The principle of the swale – creating a depression in the ground to vary the elevation and so contain water – can be used on a smaller scale as well. Consider digging a trench around individual trees, leaving the tree on its own earth island, so that water collets in the depression.
You can not only use plants that are suitable to the conditions of your plot, such as ‘water hungry’ plantings where water tends to collect, but simply having a good coverage of plants on the ground, whatever they may be, will help minimize runoff. The roots of plants also help bind the soil together so that if you do get unexpected flooding, they help prevent the soil eroding. This is especially important on sloped areas on your property. Plus, of course, the more plants you have in your garden, the more biodiversity and potential for harvest.
Increase Organic Matter
If you do have bare soil (and any permaculture garden is likely to have at least a little somewhere), you can help it absorb moisture by increasing the amount of organic matter within it. The earth is the largest, most efficient and easiest way to store water, so you want to increase its effectiveness at doing so as much as possible. Healthy topsoil promotes more robust root growth in the plants situated within it, which in turn will allow more water to percolate through than flat, bare earth, which can quickly become hardened and so increase runoff. (This root growth also benefits the soil by providing more aeration and space for earthworms and microorganisms.) Allowing more percolation of the water through the soil is also beneficial on a larger scale as it helps to replenish the water table and underground aquifers, creating a better distribution of water across the land. So composting and mulching are key parts of a permaculture garden for water retention as well as the other benefits they provide.
Plant Shade Trees
Planting trees is not only a great way of shading a property that gets a lot of direct sunlight, they can also help in wet conditions. Like their smaller plant cousins, trees contribute to the absorption of water through their roots, but their leafy canopies can also protect smaller plants from heavy rain, breaking up and dispersing the water across their width so it doesn’t all accumulate in one area.
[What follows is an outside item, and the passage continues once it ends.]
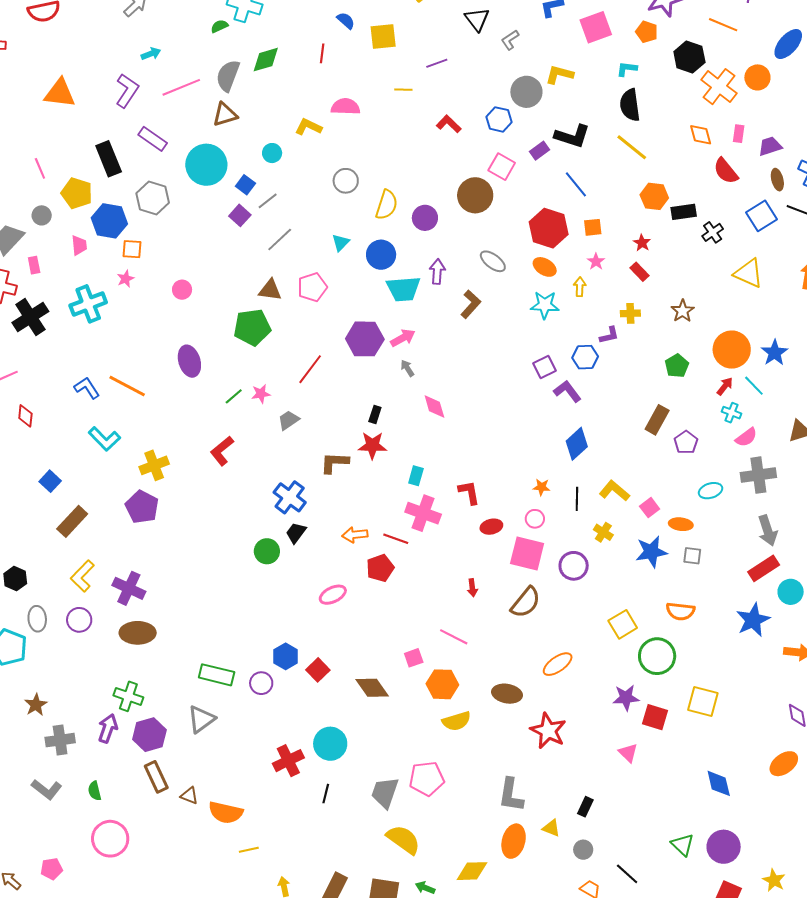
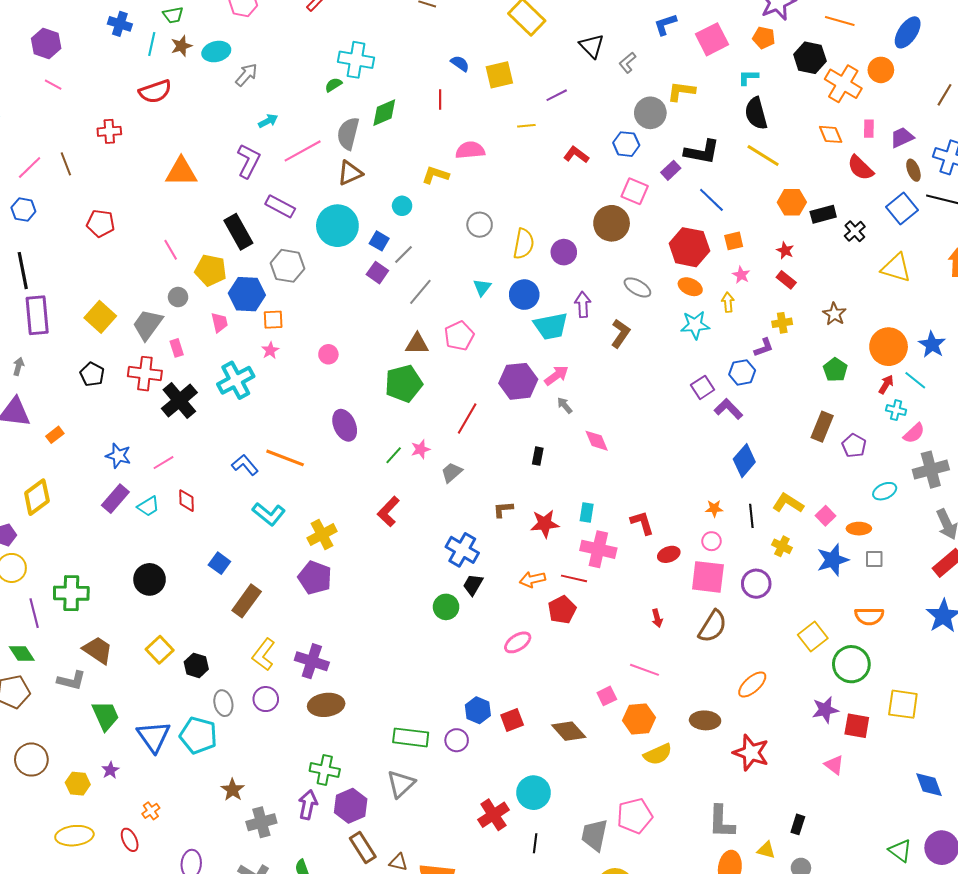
red star: (372, 445) -> (545, 524), moved
brown L-shape: (334, 463) -> (503, 509), size x0.7
red square: (318, 670) -> (512, 720), turned 30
Divert Runoff into Water Features
If you have problems with a lot of surface water, you could try using trenches and berms to divert the moisture to places you do want it, such as ponds and marshy areas. This not only takes the water where you want it to be, but also provides such features with a good supply of fresh water.
You can also slow water to a standstill by catching it and storing it for use. Installing a rainwater tank to catch runoff from the roof o your property (and other buildings you may have on the plot), gives you access to a regular supply of water that is not dependent upon the mains system. This could be used in the home, to flush toilets for instance, or in the garden to irrigate plants or feed ponds.
As a society, and as permaculture practitioners, we need to give water the importance it deserves. By using one, some or all of the techniques above gardeners can help improve the productivity and health of their own property while also contributing to the larger effort to preserve this essential resource and use it most effectively to minimize waste.